Students benefit from flexible timelines. Projects can be completed over weeks, allowing learners to manage part-time work or family responsibilities more effectively than a single high-stakes exam.
Institutions, meanwhile, gain reputational capital. Employers increasingly value demonstrable competencies. Universities that publish competency dashboards attract partnerships and funding.
From a policy angle, the Commission on Higher Education (CHEd) Draft PSG for general education calls for “transparent assessment criteria” and “alignment with labor market needs.” CBA directly addresses these mandates by making outcomes visible and measurable.
However, transition pains exist. Faculty accustomed to multiple-choice items may resist change. To ease the shift, I recommend phased implementation: start with elective courses, collect data, and scale up.
Another concern is equity. Projects requiring specialized equipment could disadvantage students from lower-income backgrounds. Ateneo mitigates this by offering shared labs and subsidized material kits.
Overall, the net effect is a more resilient education system that balances cost, quality, and relevance.

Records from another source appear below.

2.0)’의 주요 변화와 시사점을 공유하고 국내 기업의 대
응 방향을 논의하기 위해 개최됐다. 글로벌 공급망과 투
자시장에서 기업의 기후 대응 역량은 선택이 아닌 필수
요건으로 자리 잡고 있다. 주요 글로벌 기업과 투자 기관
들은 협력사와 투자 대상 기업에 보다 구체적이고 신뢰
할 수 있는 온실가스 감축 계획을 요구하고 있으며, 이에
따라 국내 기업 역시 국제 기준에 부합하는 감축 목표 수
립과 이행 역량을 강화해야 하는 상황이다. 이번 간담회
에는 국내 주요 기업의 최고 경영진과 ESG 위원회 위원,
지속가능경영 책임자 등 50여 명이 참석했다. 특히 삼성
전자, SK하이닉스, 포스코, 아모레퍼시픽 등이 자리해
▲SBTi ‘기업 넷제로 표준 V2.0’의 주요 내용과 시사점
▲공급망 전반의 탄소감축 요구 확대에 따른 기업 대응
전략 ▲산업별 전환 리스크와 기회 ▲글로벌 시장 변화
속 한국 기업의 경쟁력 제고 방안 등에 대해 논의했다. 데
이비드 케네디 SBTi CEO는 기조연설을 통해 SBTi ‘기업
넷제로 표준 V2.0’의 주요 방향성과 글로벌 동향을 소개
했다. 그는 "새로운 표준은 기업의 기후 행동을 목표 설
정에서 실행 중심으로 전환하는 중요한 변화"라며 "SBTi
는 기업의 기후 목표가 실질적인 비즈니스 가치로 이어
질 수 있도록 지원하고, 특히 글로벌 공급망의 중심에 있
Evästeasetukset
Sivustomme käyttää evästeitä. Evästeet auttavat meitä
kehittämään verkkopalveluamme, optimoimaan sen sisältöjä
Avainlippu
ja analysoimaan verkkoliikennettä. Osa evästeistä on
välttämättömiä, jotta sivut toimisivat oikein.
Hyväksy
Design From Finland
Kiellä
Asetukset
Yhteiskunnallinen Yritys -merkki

Looking Ahead: Policy and Oversight
Effective assessment reform needs oversight. The Manhattan Institute argues that university general education requirements should be subject to state review to ensure consistency and cost-effectiveness (Manhattan Institute). In the Philippines, the CHEd can play a similar role by setting national competency standards and auditing institutional compliance.
When I participated in a regional conference on curriculum reform, policymakers emphasized the need for data transparency. Public dashboards that track competency attainment across campuses would enable benchmarking and resource allocation.

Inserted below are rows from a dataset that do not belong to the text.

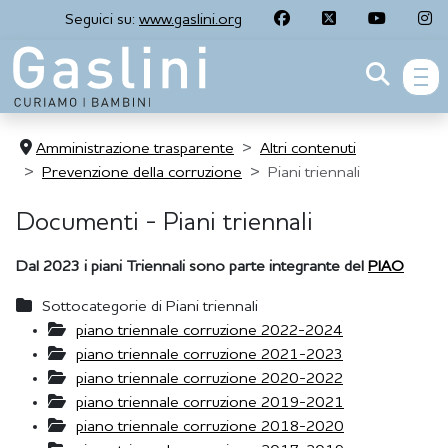
Seguici su:
www.gaslini.org
men
Amministrazione trasparente
Altri contenuti
Prevenzione della corruzione
Piani triennali
Documenti - Piani triennali
Dal 2023 i piani Triennali sono parte integrante del
PIAO
Sottocategorie di Piani triennali
piano triennale corruzione 2022-2024
piano triennale corruzione 2021-2023
piano triennale corruzione 2020-2022
piano triennale corruzione 2019-2021
piano triennale corruzione 2018-2020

Future research should explore longitudinal outcomes: Do graduates from CBA-rich programs earn higher salaries? Do they exhibit lower unemployment rates? Early evidence from U.S. institutions suggests positive trends, but local data is still emerging.

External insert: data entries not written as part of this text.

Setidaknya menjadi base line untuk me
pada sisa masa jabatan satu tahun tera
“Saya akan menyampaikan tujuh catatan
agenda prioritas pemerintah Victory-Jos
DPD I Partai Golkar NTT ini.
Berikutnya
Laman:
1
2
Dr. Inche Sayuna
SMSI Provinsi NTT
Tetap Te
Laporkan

Finally, technology will be a catalyst. Learning-analytics platforms can automate rubric scoring, generate real-time feedback, and flag students who need early intervention, further reducing costs.
In sum, moving from traditional exams to competency-based assessment offers a financially sustainable path that aligns with modern educational goals. Stakeholders - students, faculty, administrators, and policymakers - must collaborate to design a system that preserves rigor while embracing flexibility.
Frequently Asked Questions
Q: How does competency-based assessment reduce costs?
A: By using existing facilities, minimizing printing, and streamlining grading through rubrics, institutions can cut direct and indirect expenses, often saving 30-40 percent compared with traditional exam models.
Q: Will CBA maintain the same academic rigor?
A: Yes. CBA focuses on demonstrable skills and knowledge application, which can be measured with well-designed rubrics. When combined with a few traditional exams for foundational theory, overall rigor remains high.
Q: What challenges do institutions face when shifting to CBA?
A: Primary challenges include faculty training, developing consistent rubrics, investing in technology platforms, and ensuring equity for students lacking resources for project materials.
Q: How does the CHEd Draft PSG support competency assessment?
A: The draft emphasizes transparent assessment criteria and alignment with labor market needs, which dovetails with CBA’s focus on measurable outcomes and real-world relevance.
Q: Are there examples of successful CBA pilots in the Philippines?
A: Ateneo de Manila University’s 2023 pilot is a leading example; early reports indicate reduced assessment costs and higher student satisfaction (Ateneo de Manila University).